Num dos armários embutidos, ficou pendurada a bata, uniforme de trabalho destes artistas. Cá fora, passamos pela casa grande, em tons laranja, projectada pelo amigo José Forjaz. É, sem dúvida, a maior construção num raio de muitos quilómetros. “É grande como ele”, atira um vizinho a rir-se. Entre a casa grande e os terrenos destinados à Fundação, encontra-se uma comitiva que vem “tratar de organizar as coisas”, como diz Mundau.

Estão exactamente no local onde o mestre vai ser enterrado. “Era a vontade dele”, esclarece Manuela Soeiro, directora do Teatro Avenida, do grupo de teatral Mutumbela Gogo e responsável pela vertente cultural do funeral. “A quinta-feira vai ser dedicada à cultura. Haverá danças, cantares, declamação de poesia, etc.”

A comissão, criada para o efeito, anda numa azáfama para que tudo esteja em ordem quando, na quarta-feira (dia 12), o corpo chegar a Matalana. Andam para cima e para baixo, da casa para o Centro Cultural, num corrupio constante.

“A Arte era a sua Televisão”

Os 83 anos de Champilino Ngwenya já não permitem grandes correrias. Este primo de Malangatana é presidente da assembleia do Centro Cultural. É ele que reporta tudo o que se passa no Centro. Nove anos mais velho do que Malangatana, recorda-se sobretudo dos anos de infância do mestre. “Gostava muito de desenhar. Na escola era o que fazia os desenhos mais claros” – leia-se melhores.

O berlinde e a fisga eram as brincadeiras preferidas. Há uns anos ainda me prometeu ir aos pássaros com a fisga. Mas já não conseguia andar muito bem por isso não chegámos a ir. Até agora vinha aqui passar os fins-de-semana. Era aqui que ele gostava de pintar porque na cidade tinha muitas visitas a desconcentrá-lo. Às vezes ficava aqui a pintar até de manhã. Tinha de pensar muito para fazer o trabalho dele.”

José Ntila está sentado à mesa de cimento que ele próprio construiu. “Fui eu que fiz tudo isto”, refere, apontando para a casa ‘por enquanto’, para a casa grande e para as construções do Centro Cultural. “Ele [Malangatana] explicava como queria as coisas e eu construía. Esta casa onde ele dormia foi construída em dois meses. Isto não é nada. Parece casa de brincar.”

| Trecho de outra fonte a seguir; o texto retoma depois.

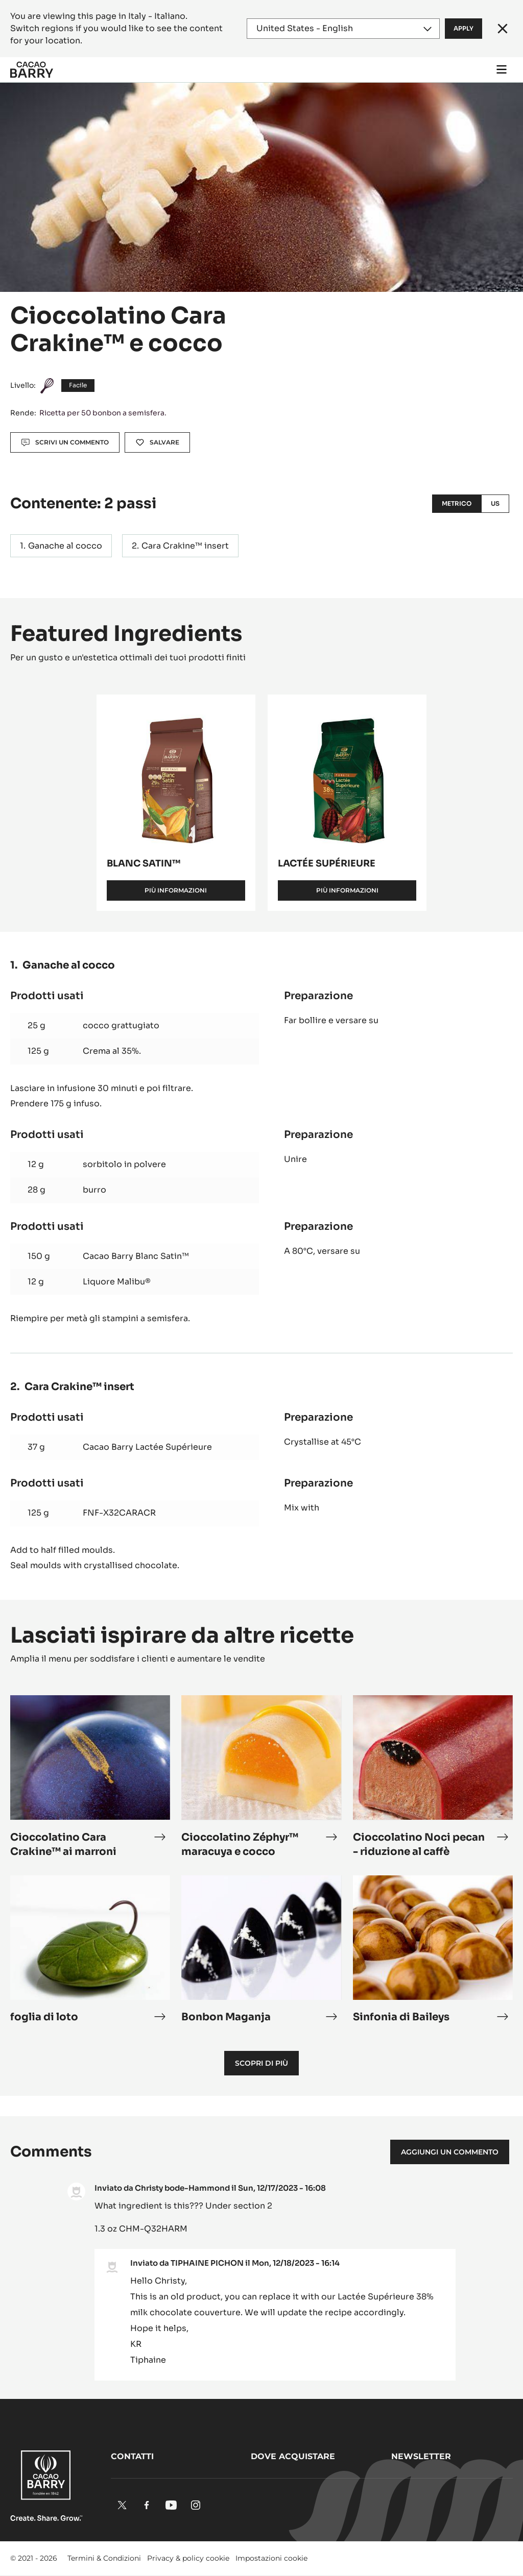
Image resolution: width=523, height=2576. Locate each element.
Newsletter (421, 2456)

Já a construção da casa grande arrastou-se por três longos anos. “Não havia dinheiro para terminá-la. Teve de ser aos poucos.” Uma casa para a Fundação era outro dos planos próximos do mestre, como assegura Ntila. Para isso contava com o apoio de Portugal, dos países nórdicos e com instituições como a UNICEF e os CFM. Este também primo do mestre, de 72 anos, não nasceu em Matalana mas conhece a terra como poucos. “Nasci do outro lado do rio [Incomati] junto à Macaneta. É mais fresco”, risos.

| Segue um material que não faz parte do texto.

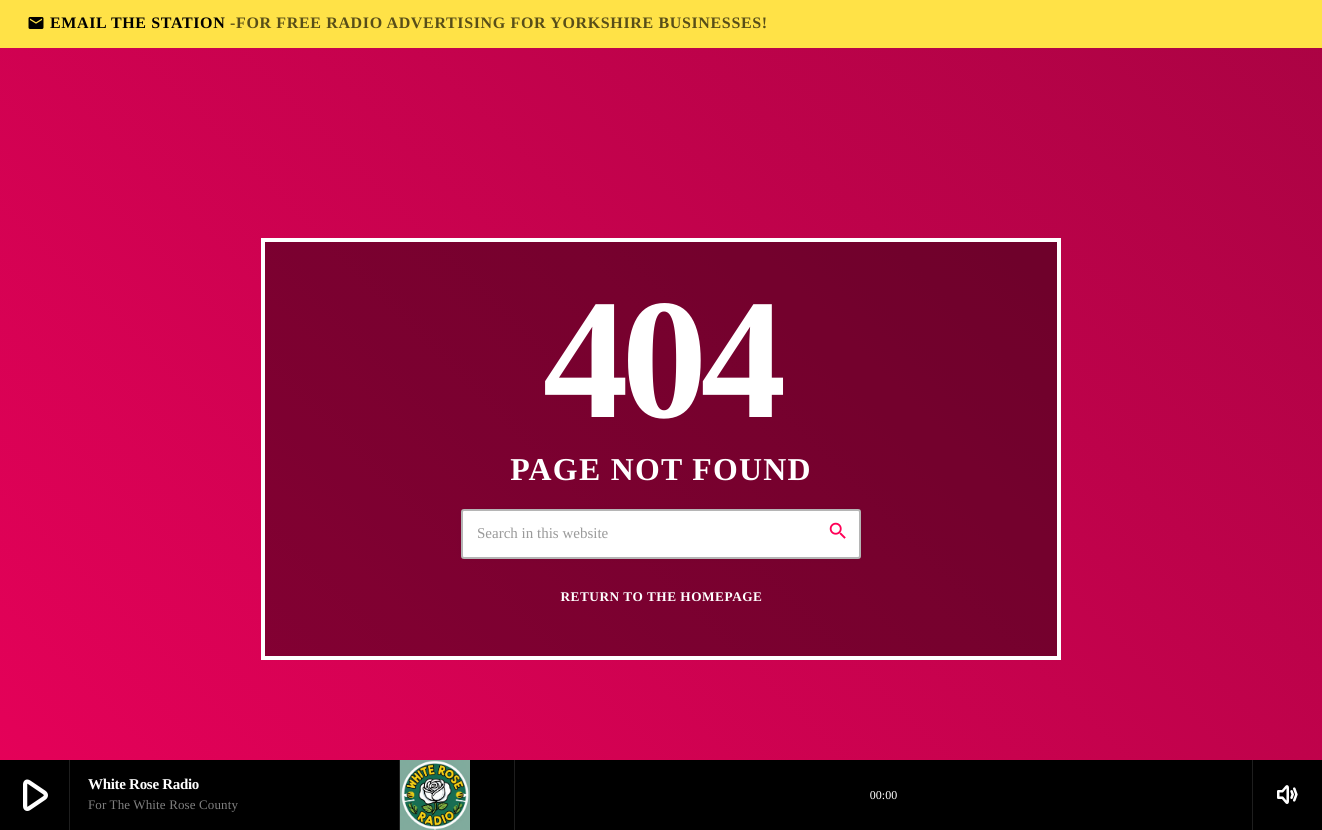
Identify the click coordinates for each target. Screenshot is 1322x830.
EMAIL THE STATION (397, 23)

“Ele [Malangatana] era homem de força. Não estava a ver nada que o pudesse matar de um dia para o outro. Quem está sempre com a arte na cabeça nunca fica quieto. Está sempre a contar histórias. Se ele estivesse aqui só durante o tempo que estamos aqui a falar já teria feito vários desenhos. A arte era a sua televisão.”